Jenny Holzer curates a show by Louise Bourgeois in Basel – Kultur

The chunky infernal machine that currently stands in the basement of the Kunstmuseum Basel is formidable because of its sheer size. An iron piston painted jet black on rails moves slowly, humming softly and in a never-ending movement into and out of an equally black housing. The mechanical installation exudes violence under the surface, but also shows a certain sense of humour. “Twosome” is what Louise Bourgeois called her work from 1991. It sounds like a cross between a steam locomotive and a submarine. A red warning light rotates inside the object. Togetherness – an indefinable thing with a risk of injury?

The exhibition was curated by fellow American artist Jenny Holzer, born in 1950, who was friends with Bourgeois. It is rare that a world-famous artist tampers with the work of another world-famous artist in public, so to speak. Also because you can expect her to have less reservations, fewer scruples than a curator, an art historian or an exhibition organizer. The homage, which a retrospective can also be, becomes a confrontation.

Holzer once described her own art as “text in connection with light and its effect on people”. And although no art is shown by her, Holzer’s own affinity with language is just as noticeable as the willingness to take risks in dealing with the art of her older colleague, who for her part did not shy away from the intensity of her own emotional world.

First of all, it is noticeable that Holzer, contrary to all museum conventions, dispenses with captions and showcases. In this way she succeeds in snatching the art of Bourgeois from historicity for a brief moment and making it appear completely contemporary again. Holzer also distributed the works of Bourgeois throughout the museum like a trail, where in places they have the effect of feminist commentaries on art history.
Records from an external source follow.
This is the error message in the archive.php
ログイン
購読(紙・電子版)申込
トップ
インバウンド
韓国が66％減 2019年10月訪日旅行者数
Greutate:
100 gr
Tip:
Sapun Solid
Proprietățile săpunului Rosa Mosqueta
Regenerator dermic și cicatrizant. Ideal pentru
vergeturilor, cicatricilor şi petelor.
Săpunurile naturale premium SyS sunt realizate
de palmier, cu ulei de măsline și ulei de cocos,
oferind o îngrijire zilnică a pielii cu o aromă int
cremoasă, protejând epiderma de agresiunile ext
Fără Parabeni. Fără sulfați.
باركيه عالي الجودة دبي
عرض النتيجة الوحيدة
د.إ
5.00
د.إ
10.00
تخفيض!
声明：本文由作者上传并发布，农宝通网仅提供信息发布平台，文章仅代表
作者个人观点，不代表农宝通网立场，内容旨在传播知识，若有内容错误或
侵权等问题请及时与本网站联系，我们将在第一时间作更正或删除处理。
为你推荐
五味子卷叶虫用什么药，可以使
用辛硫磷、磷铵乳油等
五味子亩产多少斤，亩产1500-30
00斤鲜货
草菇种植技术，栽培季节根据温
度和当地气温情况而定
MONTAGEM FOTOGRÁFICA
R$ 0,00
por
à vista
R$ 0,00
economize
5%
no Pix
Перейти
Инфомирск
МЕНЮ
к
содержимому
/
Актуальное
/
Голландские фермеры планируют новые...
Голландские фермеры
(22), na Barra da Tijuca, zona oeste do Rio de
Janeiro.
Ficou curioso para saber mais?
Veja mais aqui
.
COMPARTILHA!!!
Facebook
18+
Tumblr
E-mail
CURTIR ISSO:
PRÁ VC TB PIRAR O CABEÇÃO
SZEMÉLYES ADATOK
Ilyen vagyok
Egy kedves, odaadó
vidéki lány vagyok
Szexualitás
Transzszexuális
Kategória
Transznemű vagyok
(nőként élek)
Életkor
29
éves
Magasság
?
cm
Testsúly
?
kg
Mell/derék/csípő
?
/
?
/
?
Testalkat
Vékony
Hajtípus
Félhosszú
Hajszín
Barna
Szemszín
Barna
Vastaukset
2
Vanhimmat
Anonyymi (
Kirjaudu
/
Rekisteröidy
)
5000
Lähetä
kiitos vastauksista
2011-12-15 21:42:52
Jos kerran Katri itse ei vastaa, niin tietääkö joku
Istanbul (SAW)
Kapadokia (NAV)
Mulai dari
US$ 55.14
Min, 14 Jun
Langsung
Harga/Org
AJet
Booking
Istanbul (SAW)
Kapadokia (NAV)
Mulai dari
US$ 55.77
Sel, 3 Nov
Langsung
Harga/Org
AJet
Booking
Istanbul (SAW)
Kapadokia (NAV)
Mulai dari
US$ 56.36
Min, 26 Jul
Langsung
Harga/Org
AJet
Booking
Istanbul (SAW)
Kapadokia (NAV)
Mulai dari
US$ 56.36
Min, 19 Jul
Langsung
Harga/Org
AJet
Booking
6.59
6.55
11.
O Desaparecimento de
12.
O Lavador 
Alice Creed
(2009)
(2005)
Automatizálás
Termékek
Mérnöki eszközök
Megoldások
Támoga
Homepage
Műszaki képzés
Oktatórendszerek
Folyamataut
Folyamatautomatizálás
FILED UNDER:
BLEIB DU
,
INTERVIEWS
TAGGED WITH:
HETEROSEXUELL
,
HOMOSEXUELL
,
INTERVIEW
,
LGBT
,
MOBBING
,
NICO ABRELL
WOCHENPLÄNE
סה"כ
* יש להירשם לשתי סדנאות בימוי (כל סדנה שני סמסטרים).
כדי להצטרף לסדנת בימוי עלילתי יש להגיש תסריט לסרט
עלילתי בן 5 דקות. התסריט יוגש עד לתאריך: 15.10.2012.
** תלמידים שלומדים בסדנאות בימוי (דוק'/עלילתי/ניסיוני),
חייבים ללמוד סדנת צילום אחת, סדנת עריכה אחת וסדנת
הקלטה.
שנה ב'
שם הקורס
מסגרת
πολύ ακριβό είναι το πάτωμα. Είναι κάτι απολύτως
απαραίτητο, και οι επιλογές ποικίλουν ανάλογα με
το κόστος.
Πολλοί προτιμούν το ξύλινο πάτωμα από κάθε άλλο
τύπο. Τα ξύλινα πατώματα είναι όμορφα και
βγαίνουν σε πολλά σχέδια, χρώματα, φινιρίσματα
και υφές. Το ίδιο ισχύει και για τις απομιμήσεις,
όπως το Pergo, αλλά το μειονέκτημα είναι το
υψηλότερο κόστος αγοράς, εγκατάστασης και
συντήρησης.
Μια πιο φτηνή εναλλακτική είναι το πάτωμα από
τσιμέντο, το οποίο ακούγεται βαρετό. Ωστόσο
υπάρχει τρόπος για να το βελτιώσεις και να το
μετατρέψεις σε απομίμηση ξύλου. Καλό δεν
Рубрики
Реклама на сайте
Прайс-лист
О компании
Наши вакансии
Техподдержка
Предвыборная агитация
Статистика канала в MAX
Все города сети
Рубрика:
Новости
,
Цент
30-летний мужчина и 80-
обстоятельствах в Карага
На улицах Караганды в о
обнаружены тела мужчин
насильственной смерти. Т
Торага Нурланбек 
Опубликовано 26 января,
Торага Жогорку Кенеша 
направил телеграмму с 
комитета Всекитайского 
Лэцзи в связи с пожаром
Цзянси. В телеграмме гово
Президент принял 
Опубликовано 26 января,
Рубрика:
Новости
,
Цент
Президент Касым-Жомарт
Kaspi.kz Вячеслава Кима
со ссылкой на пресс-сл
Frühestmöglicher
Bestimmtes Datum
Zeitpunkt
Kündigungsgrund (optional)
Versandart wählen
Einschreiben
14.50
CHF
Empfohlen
For example, one of the flagship works of the Basel collection, the lyrical, voluptuous Cézanne painting “Five Bathers” (1885/1887) in the permanent exhibition is challenged to a duel by a large bourgeois marble sculpture.

The elevator to the exhibition on the top floor of the museum seems to be haunted. A French nursery rhyme is sung. It is the voice of Bourgeois, which in her art kept returning to her childhood. “My childhood never lost its magical power, never lost its mysterious darkness, never lost its drama.” These scenes form the prologue for the real thing: a bourgeois show that unfolds as a psychologically intimate drama over nine gallery rooms with around 250 exhibits – scriptures, drawings, prints, paintings, sculptures and installations.

Smothered in the domestic: Louise Bourgeois’ “Femme maison”, 1982.

(Photo: Jonas Hänggi)

“The Violence of Handwriting Across a Page” is the title of this exhibition. Bourgeois was born in Paris in 1911 and moved to New York in 1938. She raised three children in her forties and fifties. Haunted by depression and insomnia, the artist produced works with a poetic directness and vulnerability that still gets under your skin today. Bourgeois, who died in New York in 2010 at the age of 98, became world famous with her large-scale spider sculptures and cell-like cage installations.

In Basel, Jenny Holzer is primarily presenting her drawings and writings. The artist’s works are installed in the museum up to the ceiling, sometimes in three rows one above the other. Their order does not follow chronology, but is based on certain thematic strands that run underground through the work, such as architecture and spaces, water and blood, family, love and sexuality, the body, birth and death.

There is, for example, the nine-part text-image cycle “He Disappeared into Complete Silence”, which was published in a small number of books in 1947 and now marks the start of the show. Bourgeois combined short texts, in which a high-spirited man is beheaded by an elevator, with etchings of constructions and spatial situations that appear no less nightmarish. Small sculptures can be seen on small shelves below, which aim at the gender-specific dimensions of the domestic. The theme of the “Femme Maison”, the female figure that has grown together with the house, often appears as a basic motif in Bourgeois’ work. Sometimes architectures appear as places of refuge, sometimes they turn out to be traps. The artist found simple and impressive images for the felt suffocation in the home: For example, only the legs, arms and hair of a Barbie doll peek out of a long, earth-colored lump.

Art: The curator and artist Jenny Holzer in the Kunstmuseum Basel.

The curator and artist Jenny Holzer in the Kunstmuseum Basel.

(Photo: Xandra M. Linsin)

For the many voices and stories that make up Louise Bourgeois’ autobiographical art, Holzer has staged a series of rooms in Basel that sometimes leave you amazed and sometimes shivering. But this art does not leave you indifferent.

Until May 15, Kunstmuseum Basel, publication accompanying the exhibition: The Violence of Handwriting Across a Page, JRP Editions, approx. 65 euros.